J'ai hâte que le beau temps arrive.

Pas pour aller à la plage Doré me faire bronzer avec du super écran solaire bio brésilien sans paraben et moi sans parapluie.

Pas pour me promener en Bixi dans les rues de la métropole - dans les quartiers qui ont droit au service, on s'entend - sans risquer un déluge féroce m'obligeant à me blottir sous une marquise avec d'étrangers fumeurs.

 

Pas pour pouvoir m'asseoir dans mon jardin, sans imper, à lire mon journal, sur papier ou sur écran, tout en sirotant une limonade maison aux framboises écrasées.

Non, j'ai hâte qu'il fasse beau pour cesser d'entendre tout le monde se plaindre.

Pour ne plus avoir à endurer cette litanie incessante de rouspétage anti-météo qui nous inonde et nous imbibe depuis le début du mois de juin. Je n'en peux plus de cette complainte du Montréalais lésé qui, à l'entendre, aurait un droit inaliénable à un certain nombre de semaines de gros soleil et de grosses chaleurs par été. La Provence angle De Lorimier et Rachel en échange de tous ces mois à endurer neige et verglas.

Montréal l'été ne sera jamais Manosque ni Gordes. Ni même Avignon ou Aix. Montréal, c'est l'Irlande, c'est Dublin, Limerick, c'est le Donegal... D'où les arcs-en-ciel omniprésents qui trônent sur les autoroutes et les parcs endormis. D'où ces spectaculaires ciels tourmentés aux airs bibliques. D'où la verdure grasse et chlorophyllée au max. D'où les pommes de terre nouvelles qui goûtent la rosée et d'où, sûrement, bien que je ne les ai jamais vus, quelques leprechauns cachés sous tous ces trèfles saoulés par ce climat d'abondance...

Je reviens, je tiens à le préciser, de vacances passées en majeure partie au Québec, à la campagne. Non, il n'a pas fait un temps andalou, et de la pluie froide, on en a vu. Mais du soleil, il y en a eu aussi beaucoup. Assez pour faire fuir les truites en tout cas. D'accord, souvent, il jouait à cache-cache derrière des nuages blancs ou, disons-le, charbon.
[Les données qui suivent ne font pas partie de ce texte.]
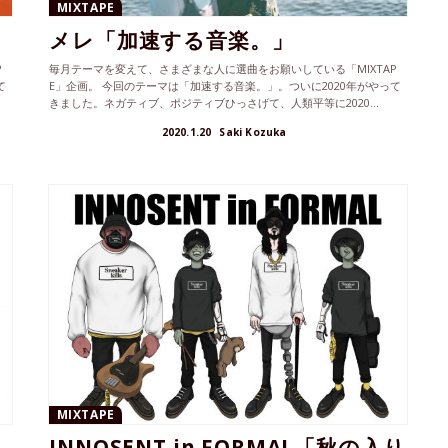
MIXTAPE
メレ「加速する音楽。」
P
毎月テーマを変えて、さまざまな人に選曲をお願いしている「MIXTAP
て
E」企画。 今回のテーマは「加速する音楽。」。ついに2020年がやって
きました。ネガティブ、ポジティブひっさげて、人類平等に2020...
2020.1.20
Saki Kozuka
MIXTAPE
INNOSENT in FORMAL「秋の入り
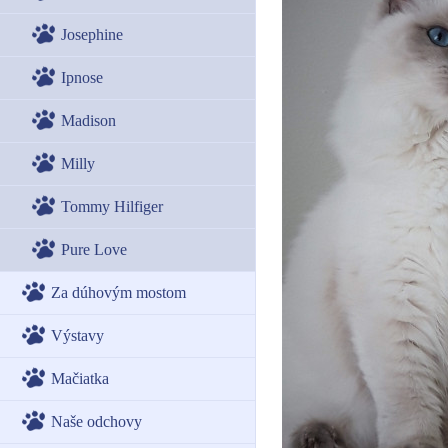
Josephine
Ipnose
Madison
Milly
Tommy Hilfiger
Pure Love
Za dúhovým mostom
Výstavy
Mačiatka
Naše odchovy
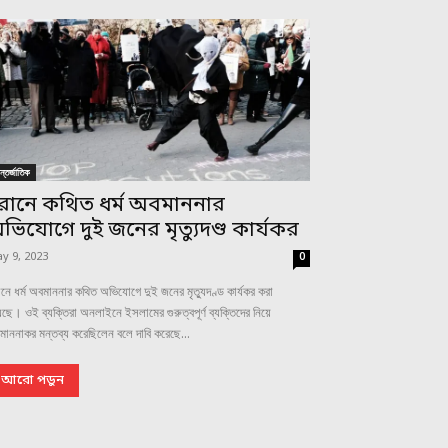
্তর্জাতিক
রানে কথিত ধর্ম অবমাননার
ভিযোগে দুই জনের মৃত্যুদণ্ড কার্যকর
y 9, 2023
0
নে ধর্ম অবমাননার কথিত অভিযোগে দুই জনের মৃত্যুদণ্ড কার্যকর করা
ছে। ওই ব্যক্তিরা অনলাইনে ইসলামের গুরুত্বপূর্ণ ব্যক্তিদের নিয়ে
াননাকর মন্তব্য করেছিলেন বলে দাবি করেছে...
আরো পড়ুন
Souvent, certes, les journées de beau temps étaient ponctuées d'averses lourdes qui nous obligeaient à rentrer nous cacher.

Mais rien de tout cela ne mérite qu'on en parle autant et qu'on en reparle encore comme si nous étions victimes d'une injustice collective d'une bassesse infinie.

À nous entendre, nous sommes tous des agriculteurs, parmi les seuls qui ont, eux, le droit légitime de râler contre le temps quand il y a trop de quelque chose ou pas assez d'une autre. Le maïs est court. Les tomates encore vertes. Et il a fallu, à certains endroits, sortir les pommes de terre vite la semaine dernière pour fuir le mildiou. Pour eux, oui, les statistiques d'été pourri ont un sens. Et il est normal qu'ils ne trouvent pas d'un humour infini les geais bleus ridiculisés par leurs plumes mouillées, faisant quand même sous les trombes le va-et-vient du nid à la mangeoire.

Cela dit, les fermiers en ont vu d'autres.

J'ai croqué la semaine dernière des artichauts miniatures d'une élégance exquise qui venaient de passer à travers le même temps que vous et moi et ont trouvé quand même le tour de grandir en toute sérénité. Et vous ai-je parlé de petits pois mange-tout violets poussant dans une ferme découverte au hasard d'un jogging? Je ne les ai pas entendus se plaindre, eux, de cet été qui n'est pas comme il le devrait...

L'été le plus pluvieux, le plus froid, le plus nul? L'été, surtout, du plus grand et du plus inutile chialage collectif.